I mean, it's clearly the right thing to do here but I can predict the conversation that will inevitably result... "You wrote your own tolower() function? Why?" "The standard one is horribly broken." "How could a function that lower-cases a letter be broken??? Jesus Kenton your NIH syndrome is out of control." "Sigh..."
(Slightly more seriously, any particular time I need to lower-case something, it takes 10 seconds to write out the code, but would take 10 minutes to find a good place to define a reusable function and exactly what its API should be, and so it never seems worth the effort in the moment. Just like how most messy code comes to be.)
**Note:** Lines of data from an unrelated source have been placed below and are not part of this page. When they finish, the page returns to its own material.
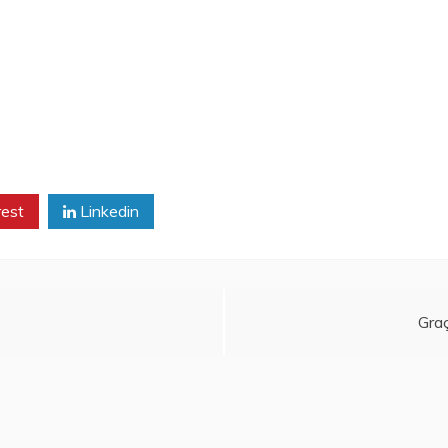
rest
Linkedin
Gra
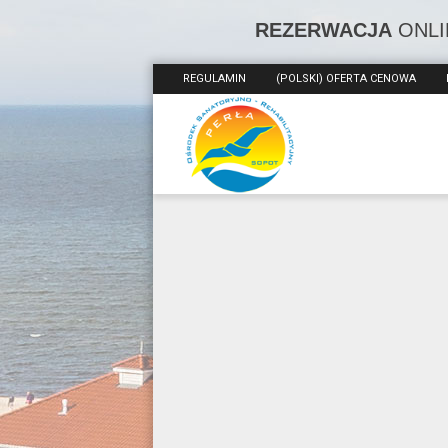
REZERWACJA
ONLI
REGULAMIN
(POLSKI) OFERTA CENOWA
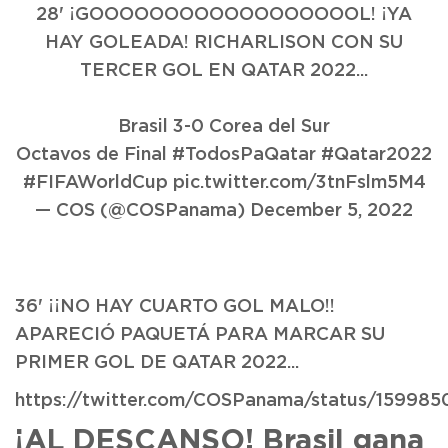
28' ¡GOOOOOOOOOOOOOOOOOOL! ¡YA
HAY GOLEADA! RICHARLISON CON SU
TERCER GOL EN QATAR 2022...
Brasil 3-0 Corea del Sur
Octavos de Final
#TodosPaQatar
#Qatar2022
#FIFAWorldCup
pic.twitter.com/3tnFslm5M4
— COS (@COSPanama)
December 5, 2022
36' ¡¡NO HAY CUARTO GOL MALO!!
APARECIÓ PAQUETÁ PARA MARCAR SU
PRIMER GOL DE QATAR 2022...
https://twitter.com/COSPanama/status/1599
¡AL DESCANSO! Brasil gana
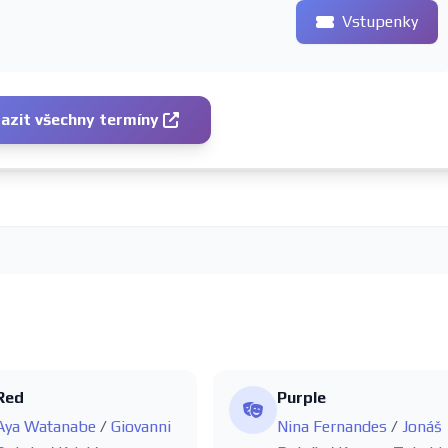
Vstupenky
azit všechny termíny
Red
Purple
Aya Watanabe
/
Giovanni
Nina Fernandes
/
Jonáš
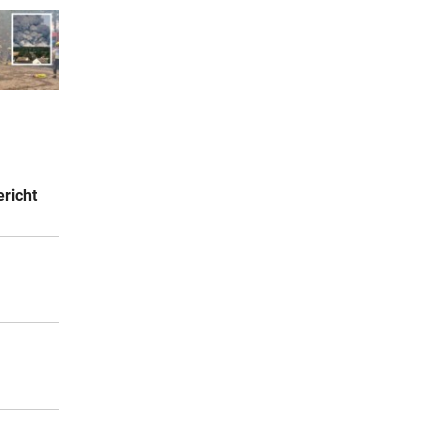
richt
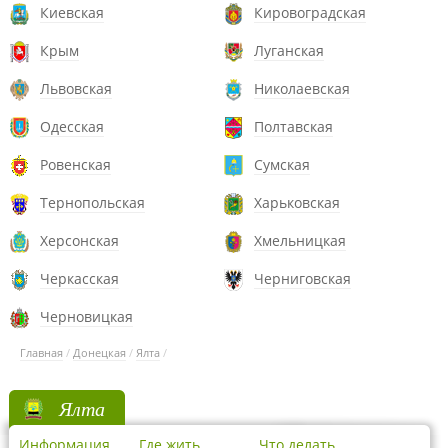
Киевская
Кировоградская
Крым
Луганская
Львовская
Николаевская
Одесская
Полтавская
Ровенская
Сумская
Тернопольская
Харьковская
Херсонская
Хмельницкая
Черкасская
Черниговская
Черновицкая
Главная
/
Донецкая
/
Ялта
/
Ялта
Информация
Где жить
Что делать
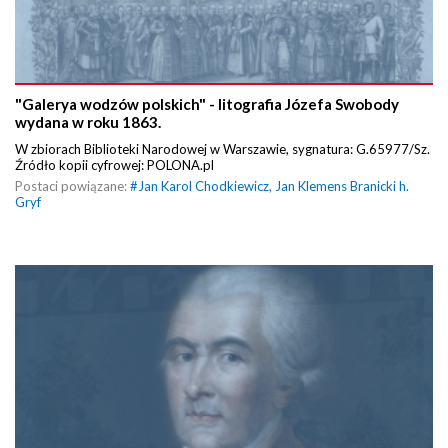
"Galerya wodzów polskich" - litografia Józefa Swobody
wydana w roku 1863.
W zbiorach Biblioteki Narodowej w Warszawie, sygnatura: G.65977/Sz.
Źródło kopii cyfrowej: POLONA.pl
Postaci powiązane:
#
Jan Karol Chodkiewicz
,
Jan Klemens Branicki h.
Gryf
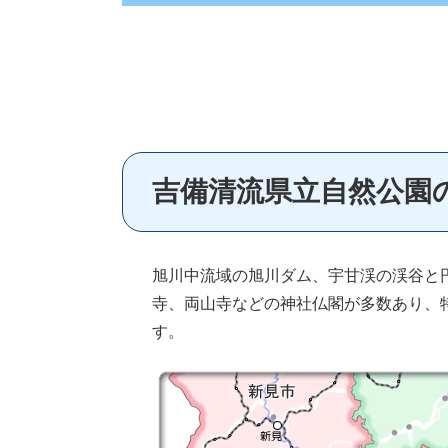
吉備清流県立自然公園
旭川中流域の旭川ダム、宇甘渓の渓谷と
寺、両山寺などの神社仏閣が多数あり、
す。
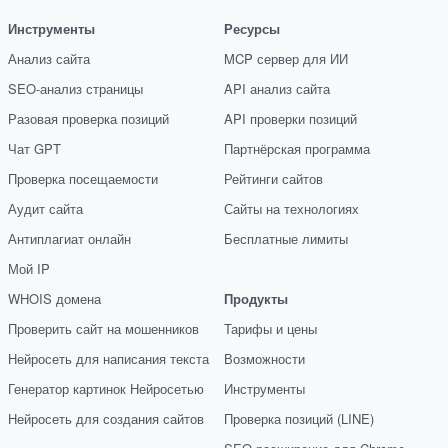
Инструменты
Ресурсы
Анализ сайта
MCP сервер для ИИ
SEO-анализ страницы
API анализ сайта
Разовая проверка позиций
API проверки позиций
Чат GPT
Партнёрская программа
Проверка посещаемости
Рейтинги сайтов
Аудит сайта
Сайты на технологиях
Антиплагиат онлайн
Бесплатные лимиты
Мой IP
WHOIS домена
Продукты
Проверить сайт на мошенников
Тарифы и цены
Нейросеть для написания текста
Возможности
Генератор картинок Нейросетью
Инструменты
Нейросеть для создания сайтов
Проверка позиций (LINE)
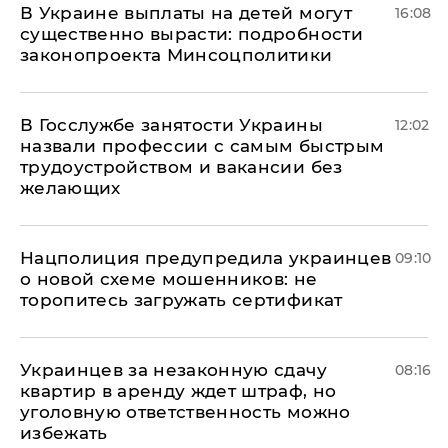
В Украине выплаты на детей могут
16:08
существенно вырасти: подробности
законопроекта Минсоцполитики
В Госслужбе занятости Украины
12:02
назвали профессии с самым быстрым
трудоустройством и вакансии без
желающих
Нацполиция предупредила украинцев
09:10
о новой схеме мошенников: не
торопитесь загружать сертификат
Украинцев за незаконную сдачу
08:16
квартир в аренду ждет штраф, но
уголовную ответственность можно
избежать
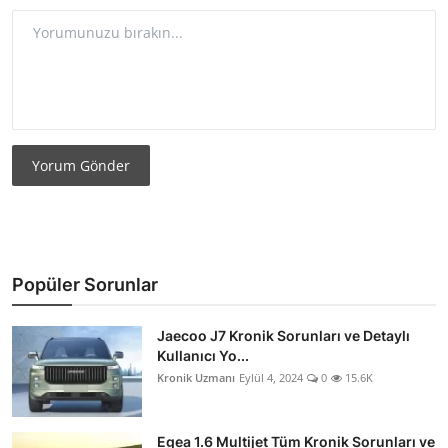
Yorum Gönder
Popüler Sorunlar
Jaecoo J7 Kronik Sorunları ve Detaylı
Kullanıcı Yo...
Kronik Uzmanı
Eylül 4, 2024
0
15.6K
Egea 1.6 Multijet Tüm Kronik Sorunları ve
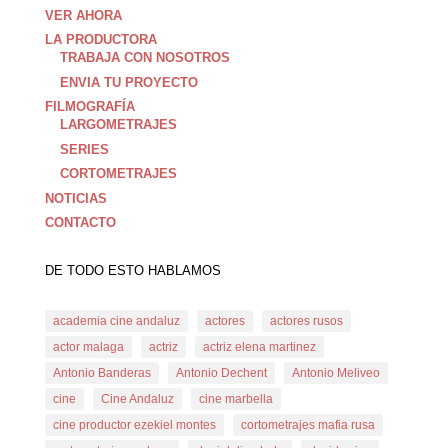
VER AHORA
LA PRODUCTORA
TRABAJA CON NOSOTROS
ENVIA TU PROYECTO
FILMOGRAFÍA
LARGOMETRAJES
SERIES
CORTOMETRAJES
NOTICIAS
CONTACTO
DE TODO ESTO HABLAMOS
academia cine andaluz
actores
actores rusos
actor malaga
actriz
actriz elena martinez
Antonio Banderas
Antonio Dechent
Antonio Meliveo
cine
Cine Andaluz
cine marbella
cine productor ezekiel montes
cortometrajes mafia rusa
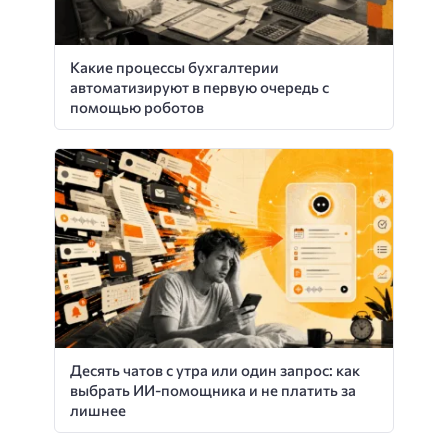
Какие процессы бухгалтерии
автоматизируют в первую очередь с
помощью роботов
Десять чатов с утра или один запрос: как
выбрать ИИ-помощника и не платить за
лишнее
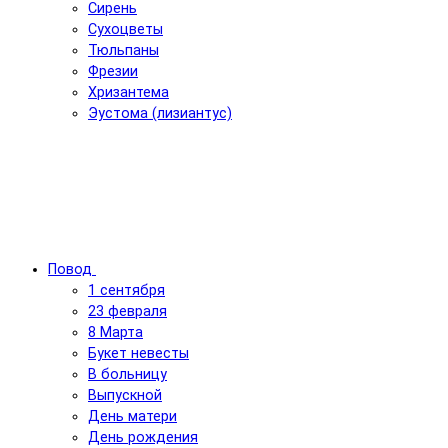
Сирень
Сухоцветы
Тюльпаны
Фрезии
Хризантема
Эустома (лизиантус)
Повод
1 сентября
23 февраля
8 Марта
Букет невесты
В больницу
Выпускной
День матери
День рождения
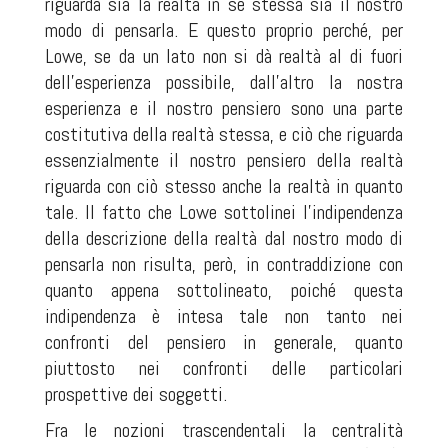
riguarda sia la realtà in se stessa sia il nostro
modo di pensarla. E questo proprio perché, per
Lowe, se da un lato non si dà realtà al di fuori
dell’esperienza possibile, dall’altro la nostra
esperienza e il nostro pensiero sono una parte
costitutiva della realtà stessa, e ciò che riguarda
essenzialmente il nostro pensiero della realtà
riguarda con ciò stesso anche la realtà in quanto
tale. Il fatto che Lowe sottolinei l’indipendenza
della descrizione della realtà dal nostro modo di
pensarla non risulta, però, in contraddizione con
quanto appena sottolineato, poiché questa
indipendenza è intesa tale non tanto nei
confronti del pensiero in generale, quanto
piuttosto nei confronti delle particolari
prospettive dei soggetti.
Fra le nozioni trascendentali la centralità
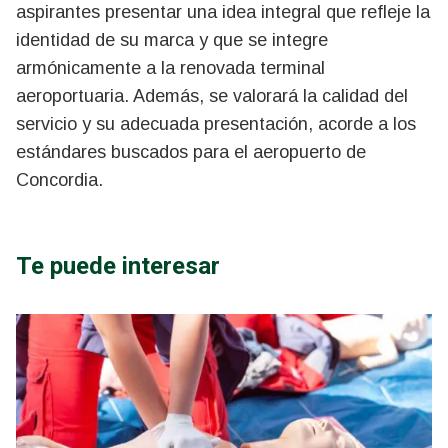
aspirantes presentar una idea integral que refleje la
identidad de su marca y que se integre
armónicamente a la renovada terminal
aeroportuaria. Además, se valorará la calidad del
servicio y su adecuada presentación, acorde a los
estándares buscados para el aeropuerto de
Concordia.
Te puede interesar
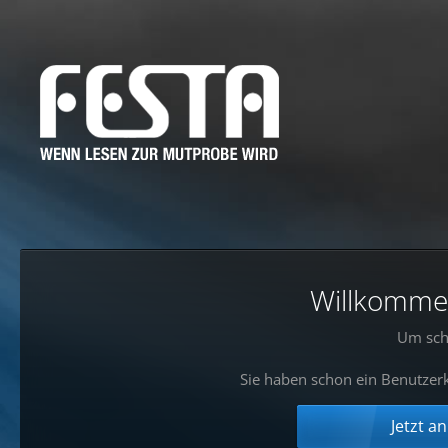
Willkommen!
Um sch
Sie haben schon ein Benutzerk
Jetzt a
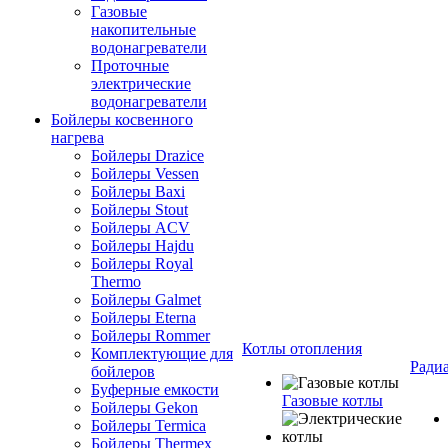
Газовые
накопительные
водонагреватели
Проточные
электрические
водонагреватели
Бойлеры косвенного
нагрева
Бойлеры Drazice
Бойлеры Vessen
Бойлеры Baxi
Бойлеры Stout
Бойлеры ACV
Бойлеры Hajdu
Бойлеры Royal
Thermo
Бойлеры Galmet
Бойлеры Eterna
Бойлеры Rommer
Котлы отопления
Комплектующие для
Ради
бойлеров
Буферные емкости
Газовые котлы
Бойлеры Gekon
Бойлеры Termica
Бойлеры Thermex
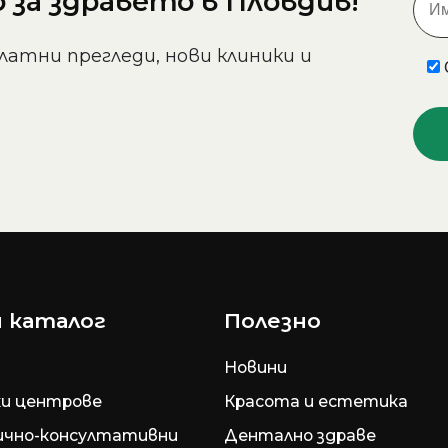
за здравето в Пловдив!
латни прегледи, нови клиники и
 каталог
Полезно
Новини
и центрове
Красота и естетика
ично-консултативни
Дентално здраве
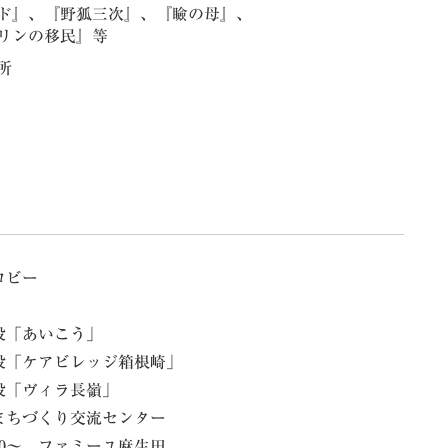
ド』、『野狐三次』、『瞼の母』、
リンの移民』等
所
ロビー
施設「あいこう」
祉施設「ケアビレッジ箱根崎」
施設「ヴィラ長嶺」
福まちづくり交流センター
：00～ ファミーユ麻生田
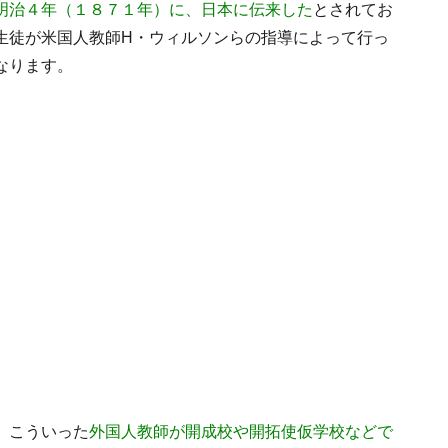
明治４年（１８７１年）に、日本に伝来した
とされてお
生徒が米国人教師H・ウィルソンらの指導によって行っ
なります。
、こういった
外国人教師が開成校や開拓使仮学校などで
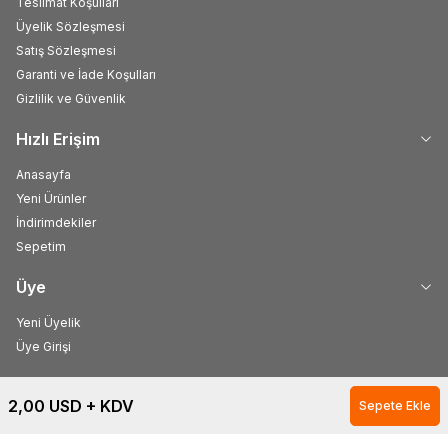
Teslimat Koşulları
Üyelik Sözleşmesi
Satış Sözleşmesi
Garanti ve İade Koşulları
Gizlilik ve Güvenlik
Hızlı Erişim
Anasayfa
Yeni Ürünler
İndirimdekiler
Sepetim
Üye
Yeni Üyelik
Üye Girişi
2,00
USD + KDV
Sepete Ekle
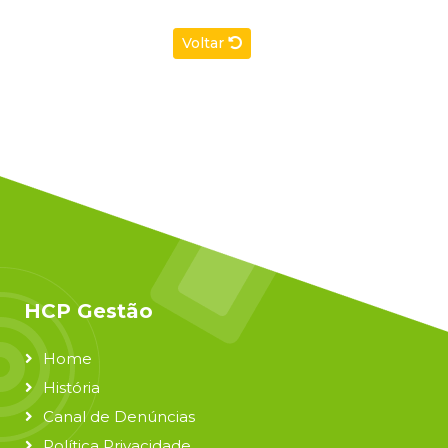
Voltar
HCP Gestão
Home
História
Canal de Denúncias
Política Privacidade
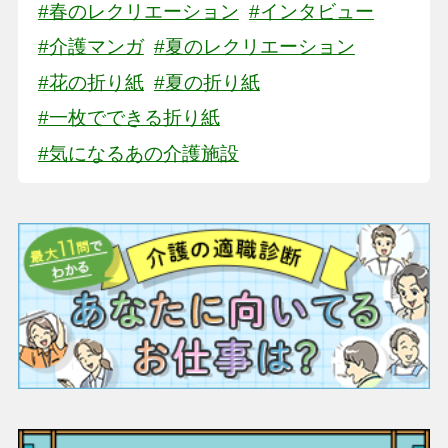
#春のレクリエーション
#インタビュー
#介護マンガ
#夏のレクリエーション
#花の折り紙
#夏の折り紙
#一枚でできる折り紙
#気になるあの介護施設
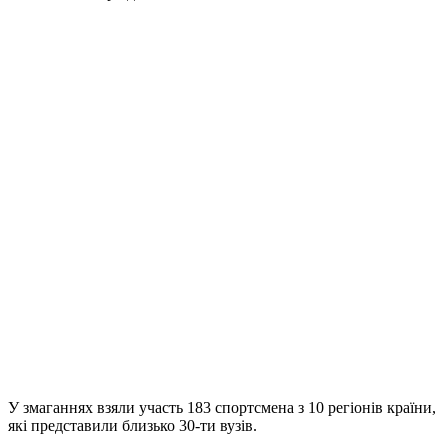
У змаганнях взяли участь 183 спортсмена з 10 регіонів країни,
які представили близько 30-ти вузів.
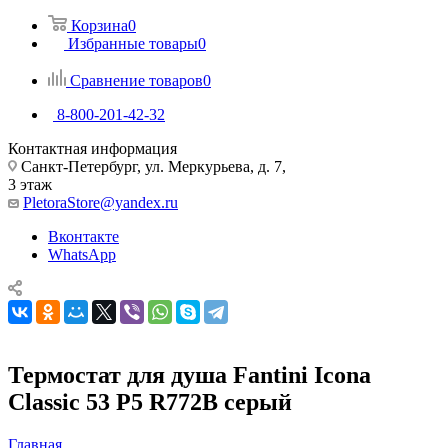
Корзина
0
Избранные товары
0
Сравнение товаров
0
8-800-201-42-32
Контактная информация
Санкт-Петербург, ул. Меркурьева, д. 7,
3 этаж
PletoraStore@yandex.ru
Вконтакте
WhatsApp
Термостат для душа Fantini Icona
Classic 53 P5 R772B серый
Главная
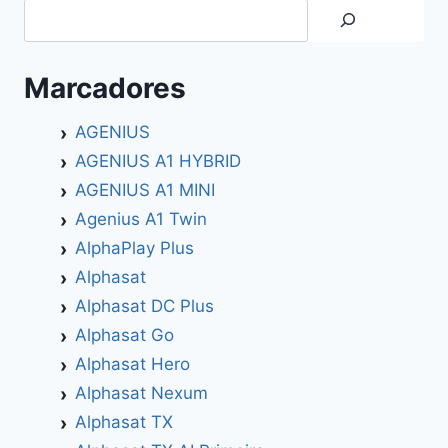
Search
Marcadores
AGENIUS
AGENIUS A1 HYBRID
AGENIUS A1 MINI
Agenius A1 Twin
AlphaPlay Plus
Alphasat
Alphasat DC Plus
Alphasat Go
Alphasat Hero
Alphasat Nexum
Alphasat TX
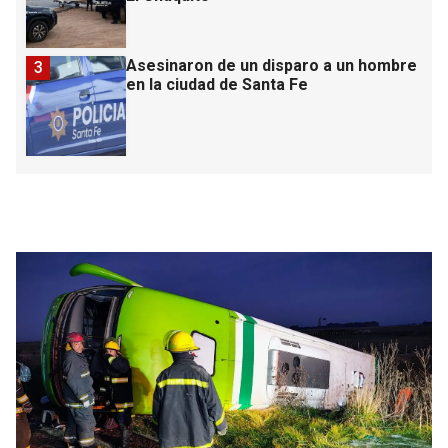
Asesinaron de un disparo a un hombre
3
en la ciudad de Santa Fe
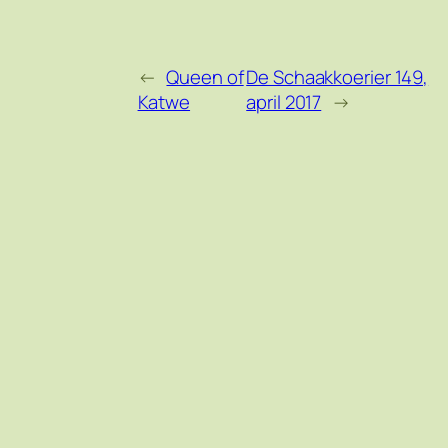
←
Queen of
De Schaakkoerier 149,
Katwe
april 2017
→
This conversation can be simply be avoided by copy pasting your original hacker news comment into the library function header.
I have noticed some coworkers have their ego gratified by being right while everyone else is wrong. Instead of simply explaining what they are doing when they are doing it, they will do something that looks wrong in a very noticeable way and wait for the backlash. The backlash gives them an opportunity to show everyone else how they were right while everyone else was wrong and also an opportunity to play victim. However, in SW development - it is not just the technical details - your behavior also matters in a big way.
In this particular case, the correct approach is to create your own library function with appropriate comments. This is why the concept of a library function was invented. It is its entire raison-d'etre. However, you are doing everything but that. Including providing justifications in hacker news comments instead of your source code.
Now inevitably, someone will change your inline code to use to_lower. This will give you an opportunity to scream bloody murder, show how other engineers don't really understand technical details, correct them and also play victim. Create a library utility with comments and link it in - End of story.
I’m reminded of garbage collector blog posts where they do something stupid (“disable it”, “allocate a ballast”) and then get to spend a couple pages explaining why it worked for them.
Looks like you're only 10 times away from using this to having spent your 10 minutes ;)
But seriously, I'm not here to lecture you, but personally I'd appreciate having a teammate educate me on the undesired behavior and have a nice function I could use to ensure my own code doesn't break user input
Most codebases I've worked with have a StringUtils.java, or .kt, or a str.c or utils.c. Maybe just start one. Interestingly I haven't needed it as much in Ruby.
But I too feel the cognitive (and social!) burden of introducing a new function. It's not just "where do I put this", but "how do I convince the team I know what I'm doing since 15 years of experience clearly isn't enough and developers (mostly rightly) ignore positional authority and seniority".